Gedanken zu einer umstrittenen Abwertung

Gedanken zu der Debatte über die Abwertung des Euro von mir sind am vergangenen Samstag im Finanzteil der F.A.Z. und im Internet erschienen.

An dieser Stelle möchte ich zu drei Themen Ergänzungen vornehmen und ein paar Literaturhinweise nennen:

 

Betreibt die EZB tatsächlich Wechselkurspolitik?

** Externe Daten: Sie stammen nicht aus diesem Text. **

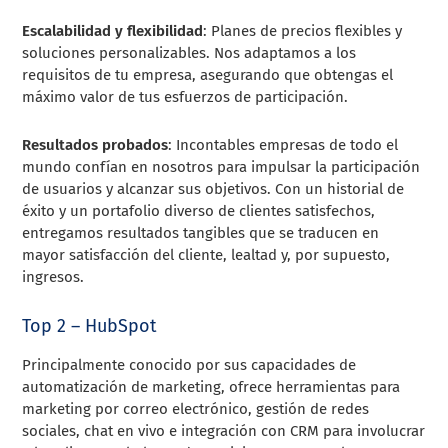
Escalabilidad y flexibilidad
: Planes de precios flexibles y
soluciones personalizables. Nos adaptamos a los
requisitos de tu empresa, asegurando que obtengas el
máximo valor de tus esfuerzos de participación.
Resultados probados
: Incontables empresas de todo el
mundo confían en nosotros para impulsar la participación
de usuarios y alcanzar sus objetivos. Con un historial de
éxito y un portafolio diverso de clientes satisfechos,
entregamos resultados tangibles que se traducen en
mayor satisfacción del cliente, lealtad y, por supuesto,
ingresos.
Top 2 – HubSpot
Principalmente conocido por sus capacidades de
automatización de marketing, ofrece herramientas para
marketing por correo electrónico, gestión de redes
sociales, chat en vivo e integración con CRM para involucrar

Die EZB macht in der Praxis etwas, was in der Vergangenheit auch andere Zentralbanken schon betrieben haben: Sie nennt offiziell kein Wechselkursziel, sondern betont ihre Ausrichtung am binnenwirtschaftlichen Ziel der Preisniveaustabilität. Gleichzeitig erkennt sie aber den Wechselkurs als einen geldpolitischen Übertragungsweg und natürlich hofft sie darauf, dass ein billigerer Euro den Export unterstützt, auch wenn sie Letzteres vielleicht nicht offiziell sagt. Vizepräsident Vitor Constancio sagte in einem Interview mit der Börsenzeitung: “Wir haben nicht eine einzelne Maßnahme ergriffen, die direkt auf den Wechselkurs gemünzt war. Das kann niemand behaupten. Mit unserer Geldpolitik zielen wir auf heimische Ziele. Dazu sind wir berechtigt aufgrund der schwierigen Situation, in der wir uns mit der niedrigen Inflation befinden. Natürlich weiß jeder, dass Geldpolitik unvermeidbar Folgen für den Wechselkurs hat. Die Abwertung des Euro ist eine Nebenwirkung unserer Politik. Entscheidend ist aber, was das heimische Ziel ist.”

Wechselkurssteuerung ist schon oft betrieben worden – so war Deutschland in den achtziger Jahren am Plaza-Abkommen wie am Louvre-Abkommen beteiligt. In beiden Fällen ging es wesentlich um die Beeinflussung der Bewertung des Dollar unter anderem gegenüber der D-Mark an den Devisenmärkten durch internationale Kooperation.

 

Frankreich, der Goldstandard und der Abwertungswettlauf

Das Thema “Abwertungswettlauf” wurde erstmals mit Blick auf den Zusammenbruch des verbleibenden Goldstandards in der Weltwirtschaftskrise der dreißiger Jahre des 20. Jahrhunderts erörtert.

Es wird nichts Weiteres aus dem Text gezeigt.